• [What is required]:
For the records below, give the number of lines containing the word "vary" and no other text.

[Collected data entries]
▼

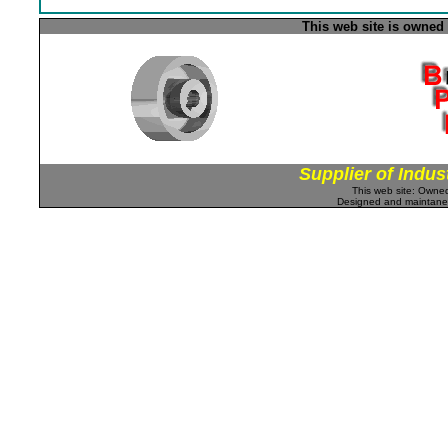
This web site is owned
Supplier of Indus
This web site: Own
Designed and maintan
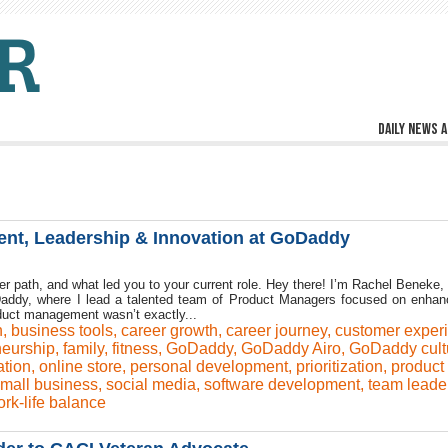
Daily news a
nt, Leadership & Innovation at GoDaddy
eer path, and what led you to your current role. Hey there! I’m Rachel Beneke, 
ddy, where I lead a talented team of Product Managers focused on enhan
duct management wasn’t exactly...
h
,
business tools
,
career growth
,
career journey
,
customer exper
neurship
,
family
,
fitness
,
GoDaddy
,
GoDaddy Airo
,
GoDaddy cult
ation
,
online store
,
personal development
,
prioritization
,
product
mall business
,
social media
,
software development
,
team leade
rk-life balance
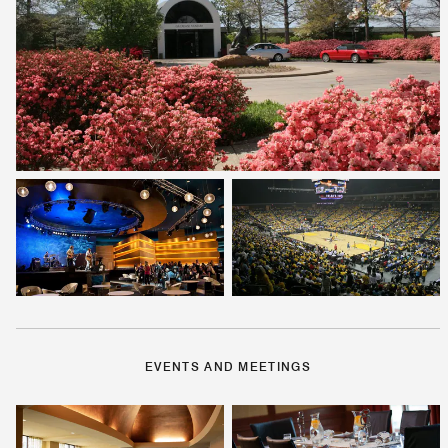
EVENTS AND MEETINGS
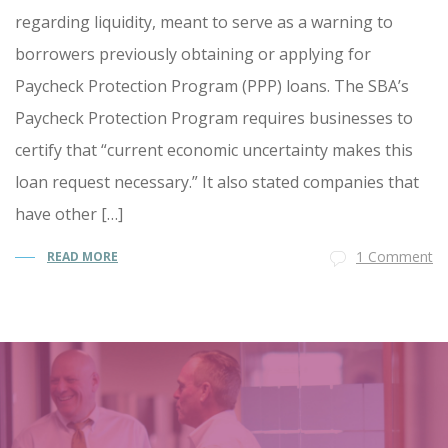
regarding liquidity, meant to serve as a warning to
borrowers previously obtaining or applying for
Paycheck Protection Program (PPP) loans. The SBA’s
Paycheck Protection Program requires businesses to
certify that “current economic uncertainty makes this
loan request necessary.” It also stated companies that
have other […]
1 Comment
READ MORE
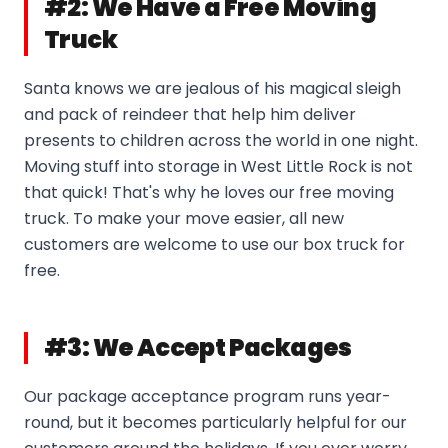
#2: We Have a Free Moving
Truck
Santa knows we are jealous of his magical sleigh
and pack of reindeer that help him deliver
presents to children across the world in one night.
Moving stuff into storage in West Little Rock is not
that quick! That's why he loves our free moving
truck. To make your move easier, all new
customers are welcome to use our box truck for
free.
#3: We Accept Packages
Our package acceptance program runs year-
round, but it becomes particularly helpful for our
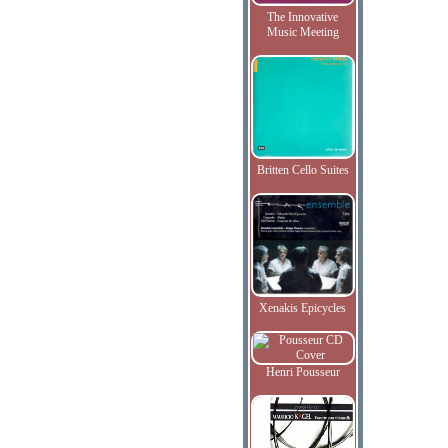
The Innovative
Music Meeting
Britten Cello Suites
Xenakis Epicycles
Henri Pousseur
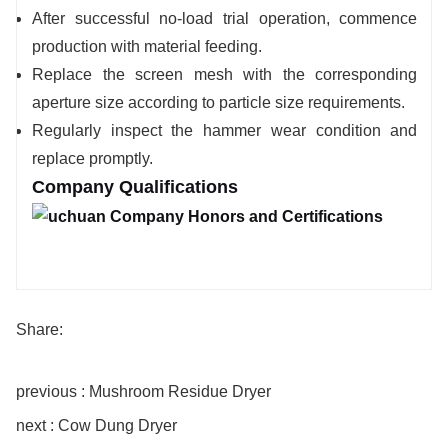
After successful no-load trial operation, commence
production with material feeding.
Replace the screen mesh with the corresponding
aperture size according to particle size requirements.
Regularly inspect the hammer wear condition and
replace promptly.
Company Qualifications
Share:
previous : Mushroom Residue Dryer
next : Cow Dung Dryer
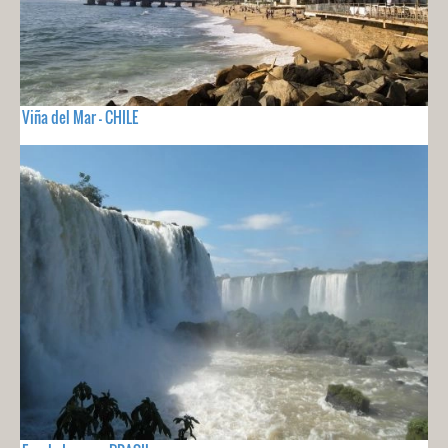
Viña del Mar - CHILE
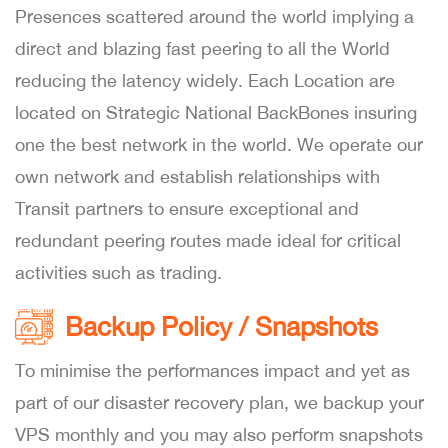
Presences scattered around the world implying a
direct and blazing fast peering to all the World
reducing the latency widely. Each Location are
located on Strategic National BackBones insuring
one the best network in the world. We operate our
own network and establish relationships with
Transit partners to ensure exceptional and
redundant peering routes made ideal for critical
activities such as trading.
Backup Policy / Snapshots
To minimise the performances impact and yet as
part of our disaster recovery plan, we backup your
VPS monthly and you may also perform snapshots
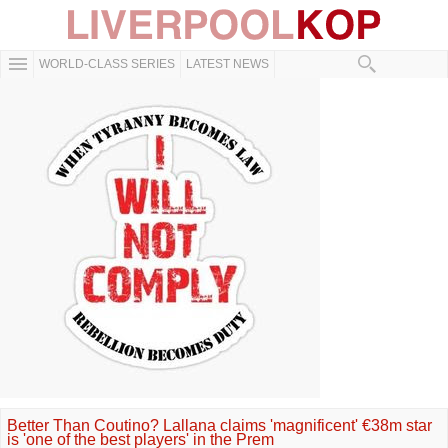
WORLD-CLASS SERIES
LATEST NEWS
Better Than Coutino? Lallana claims 'magnificent' €38m star
is 'one of the best players' in the Prem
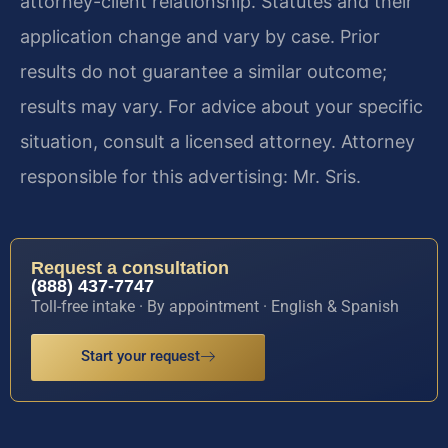
attorney-client relationship. Statutes and their
application change and vary by case. Prior
results do not guarantee a similar outcome;
results may vary. For advice about your specific
situation, consult a licensed attorney. Attorney
responsible for this advertising: Mr. Sris.
Request a consultation
(888) 437-7747
Toll-free intake · By appointment · English & Spanish
Start your request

▲

• [Solution for this exercise]:
2